Consider the 27 players who were selected for the All-Star Game this season. Leonard becomes the eighth of those to have to miss a playoff game this season because of injury, joining Davis, Utah teammates Mike Conley and Donovan Mitchell, Boston’s Jaylen Brown, Harden, Irving and Embiid.
Phoenix’s Chris Paul might become the ninth on that list. He’s not hurt. He’s in protocols — that other thing that the league has had to fight with all season.
Even though the arenas are full and masks are now largely optional, the pandemic is still here and might have a say in how the rest of these playoffs go as well. Paul, who is vaccinated, has entered the protocols presumably because of a positive test — only one player tested positive this week, and he’s the only one in the protocols. As such, his status for Game 1 of the Western Conference finals next week is unknown.
Another All-Star, another curveball from the basketball gods overseeing luck right now.

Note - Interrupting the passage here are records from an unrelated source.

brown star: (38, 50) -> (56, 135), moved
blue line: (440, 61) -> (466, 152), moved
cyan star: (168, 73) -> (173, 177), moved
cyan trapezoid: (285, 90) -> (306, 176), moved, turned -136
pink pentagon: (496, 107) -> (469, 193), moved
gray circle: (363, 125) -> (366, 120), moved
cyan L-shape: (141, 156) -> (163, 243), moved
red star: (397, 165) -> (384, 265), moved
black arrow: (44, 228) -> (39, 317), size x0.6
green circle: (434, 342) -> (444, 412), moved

“Our guys are ready for the challenge,” Phoenix coach Monty Williams said. “Everybody’s dealing with it. Look around the league; Philly’s got a situation, the Clippers have a situation, Utah’s had one for a while. Everybody’s dealing with it. So, we don’t feel like we’re the only ones dealing with a situation when it comes to health and trying to stay healthy. It’s what you prepare for as a staff and as a team and we feel like our guys are ready for whatever presents itself.”
Some injuries, it can be argued, may have happened because of an accumulation of wear and tear in a compressed 72-game season. Others were simply acute, the bad luck variety. Irving landing on Giannis Antetokounmpo’s foot and twisting his ankle had nothing to do with the Nets playing a bunch of back to backs this season. James labored through a high ankle sprain for the rest of the season after getting crashed into by Atlanta’s Solomon Hill. More bad luck.

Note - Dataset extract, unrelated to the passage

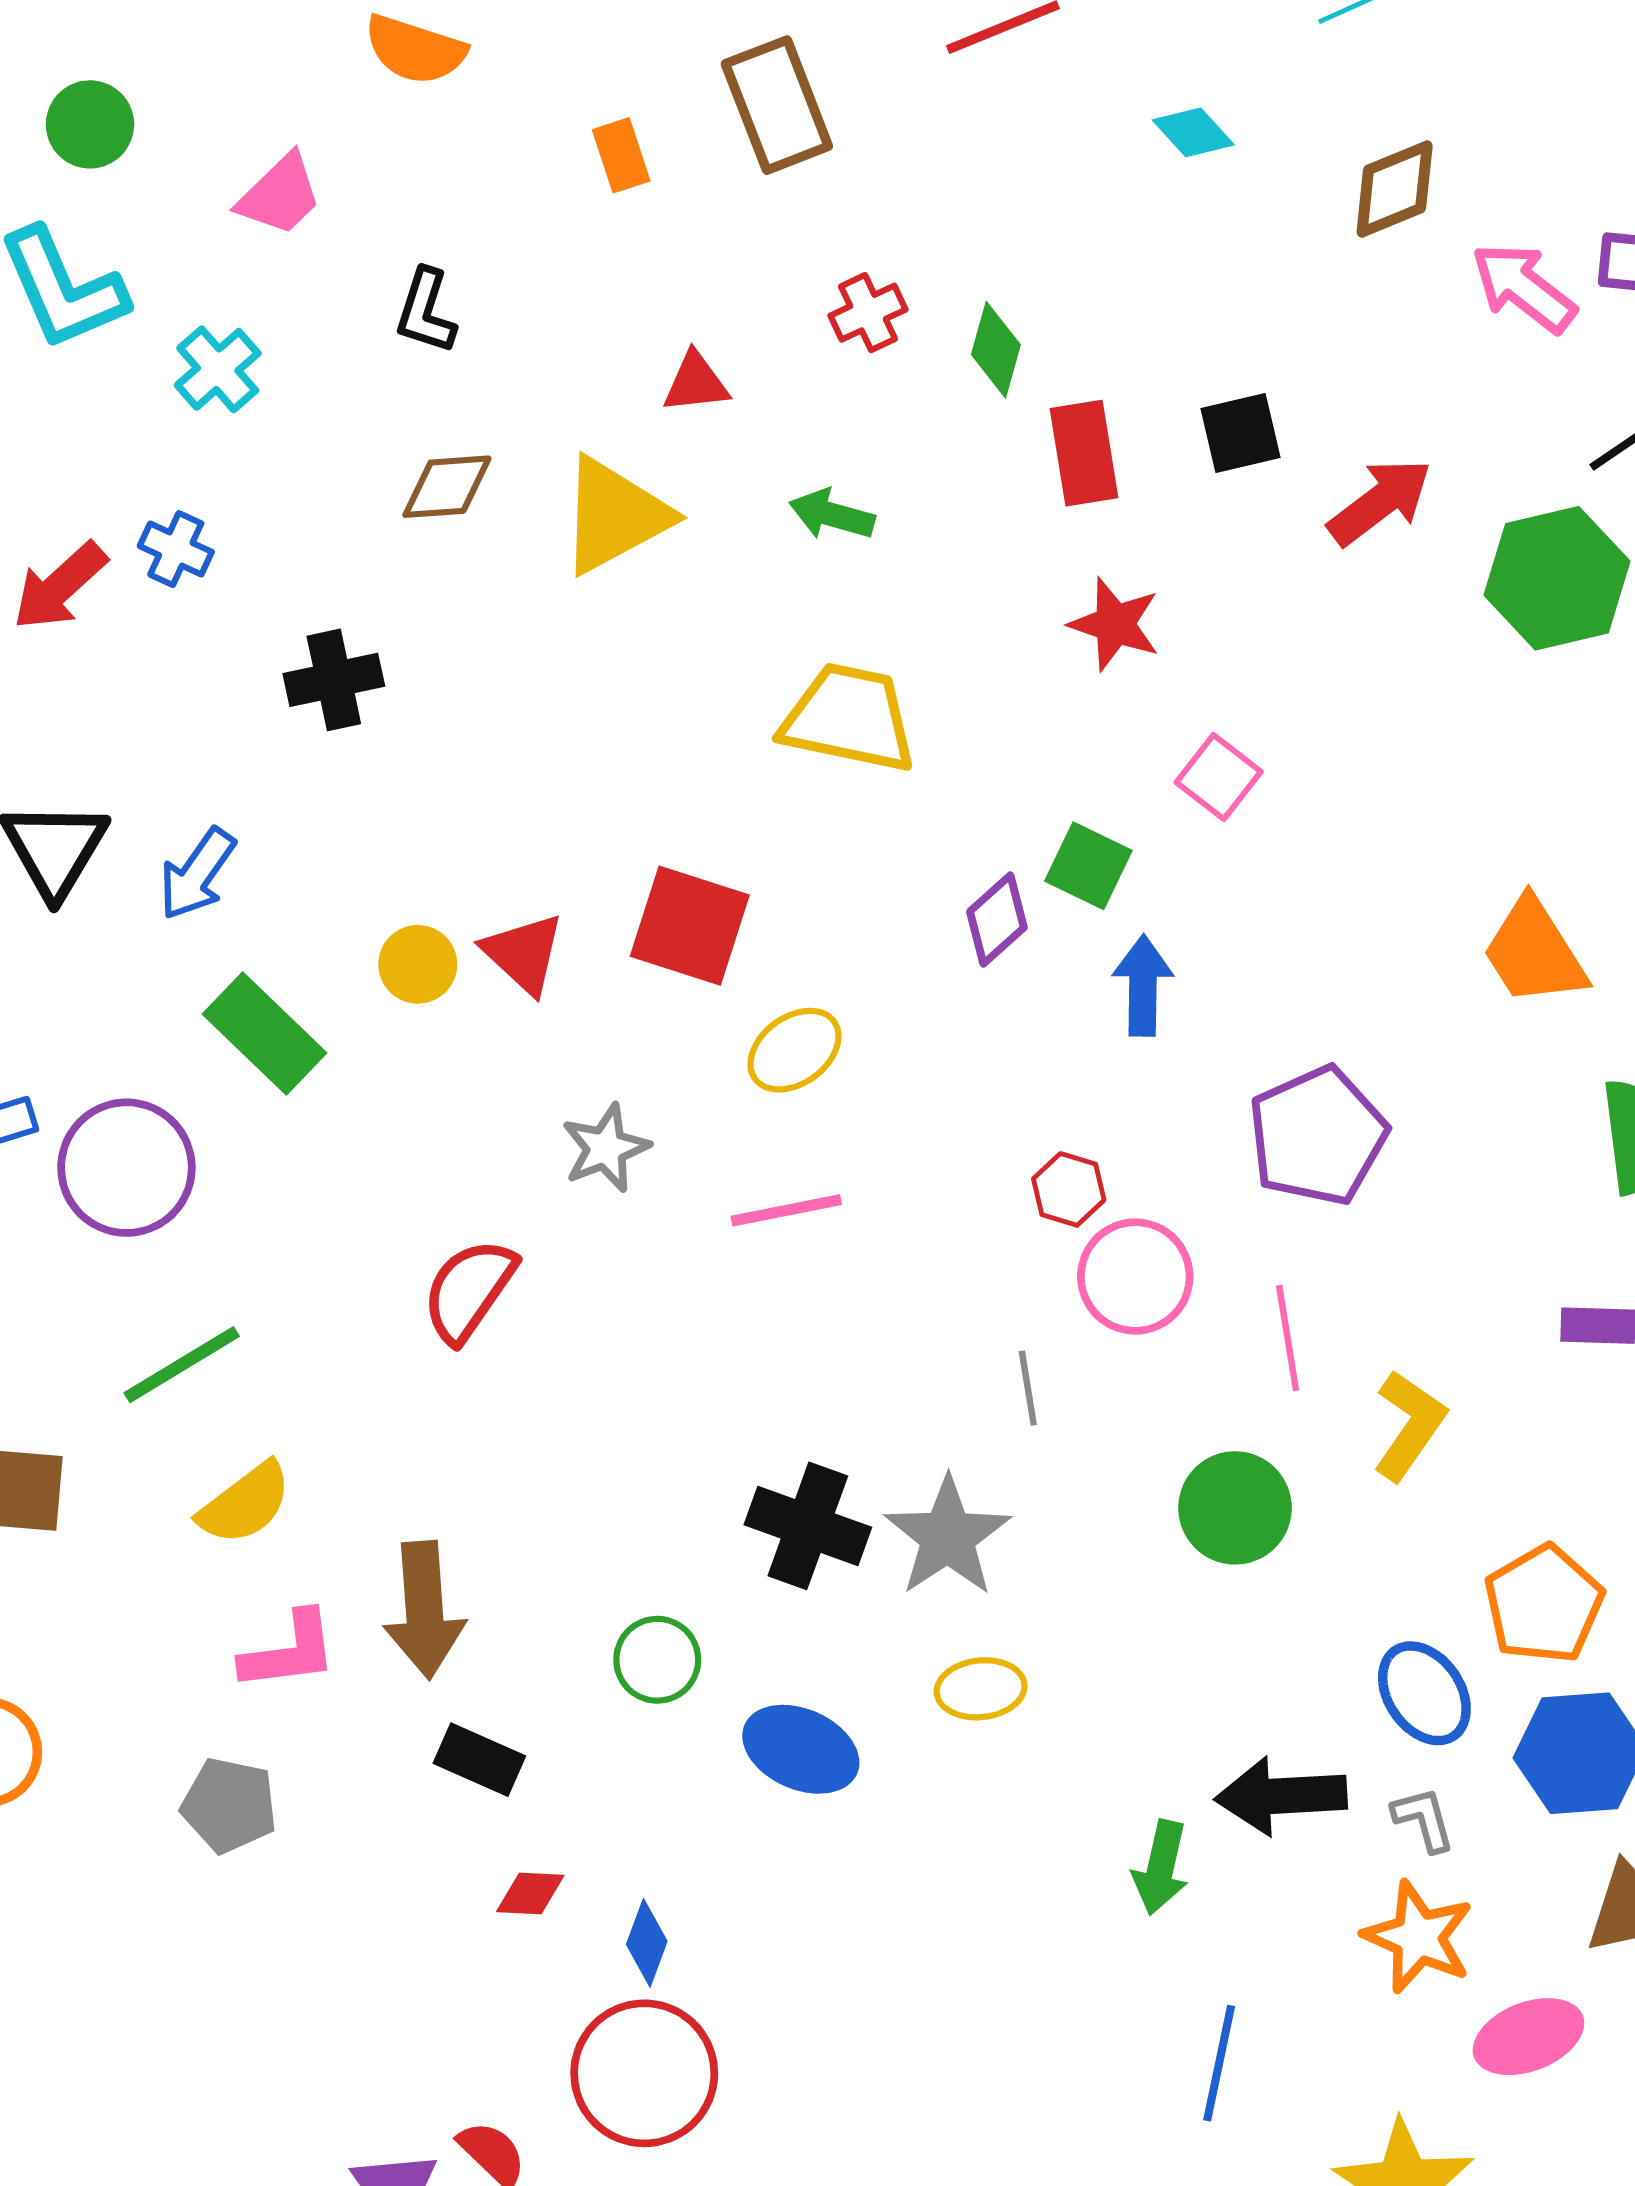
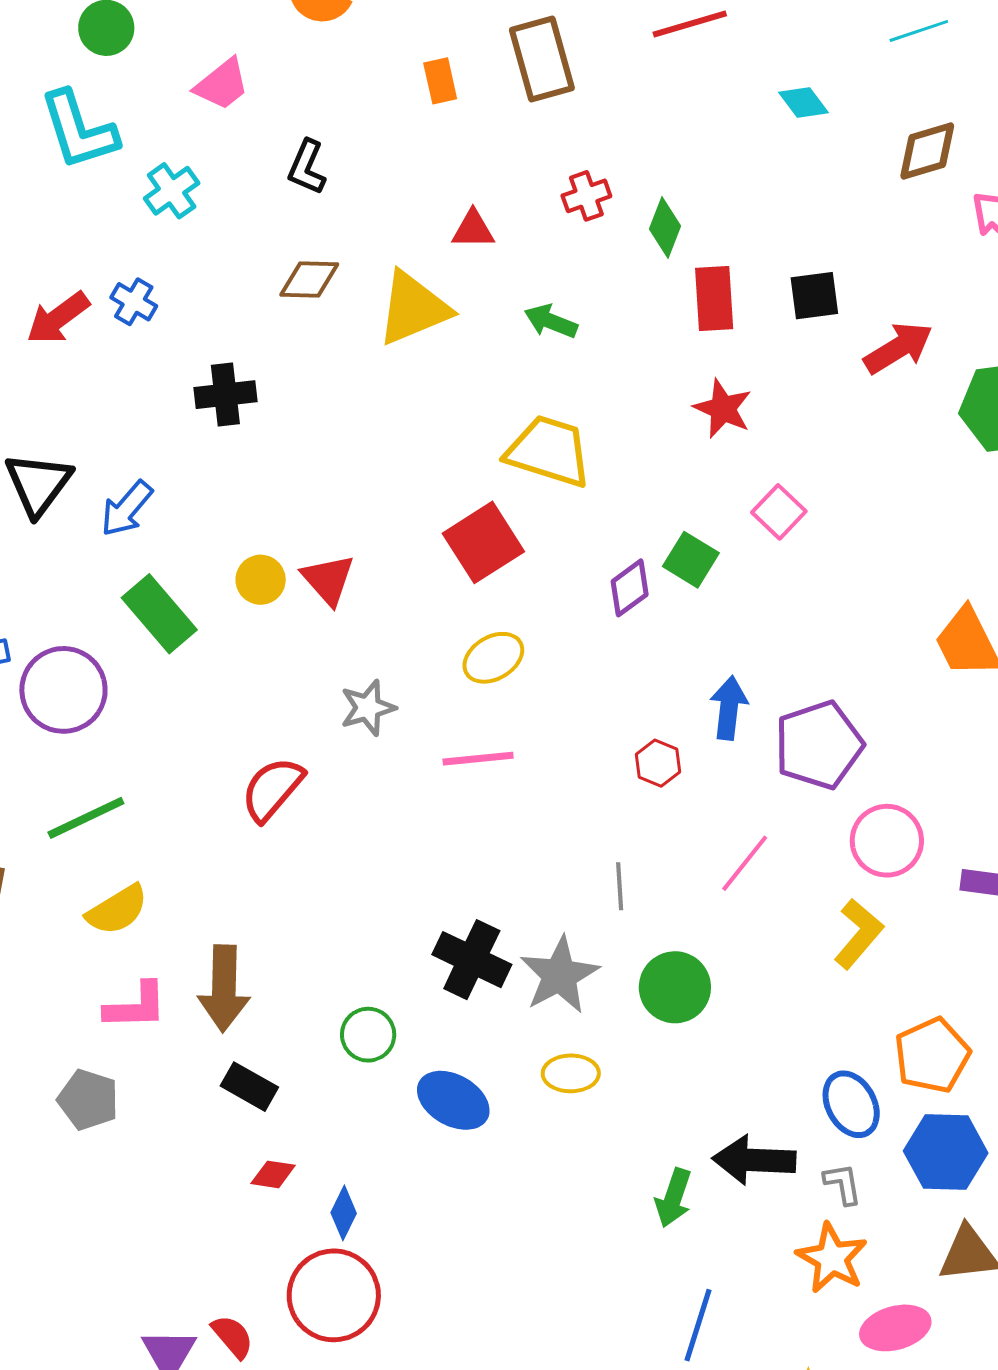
red square: (690, 926) -> (483, 542), moved, turned 34
blue arrow: (1143, 986) -> (729, 708), moved
pink circle: (1135, 1277) -> (887, 841), moved
pink line: (1288, 1338) -> (745, 863), moved, turned 42
green circle: (1235, 1508) -> (675, 987), moved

“Injury rates were virtually the same this season as they were during the 2019-20 season while starter-level and All-Star players missed games due to injury at similar rates as the last three seasons," NBA spokesman Mike Bass said. “While injuries are an unfortunate reality of our game, we recognize the enormous sacrifices NBA players and teams have made to play through this pandemic.”
And it should be mentioned that injuries also played a role in last season’s playoffs, and probably have in every season’s playoffs. Miami was without Goran Dragic and Bam Adebayo for much of the NBA Finals last fall against James, Davis and the Lakers; the Heat lost that series in six games.
But there's no denying that this regular season was dominated by the pandemic and by injuries. It's unfortunate, though weirdly fitting, that the playoffs are following suit.
A month or so from now, the NBA will have a new champion. Odds are, it'll be the team that stays the healthiest the rest of the way.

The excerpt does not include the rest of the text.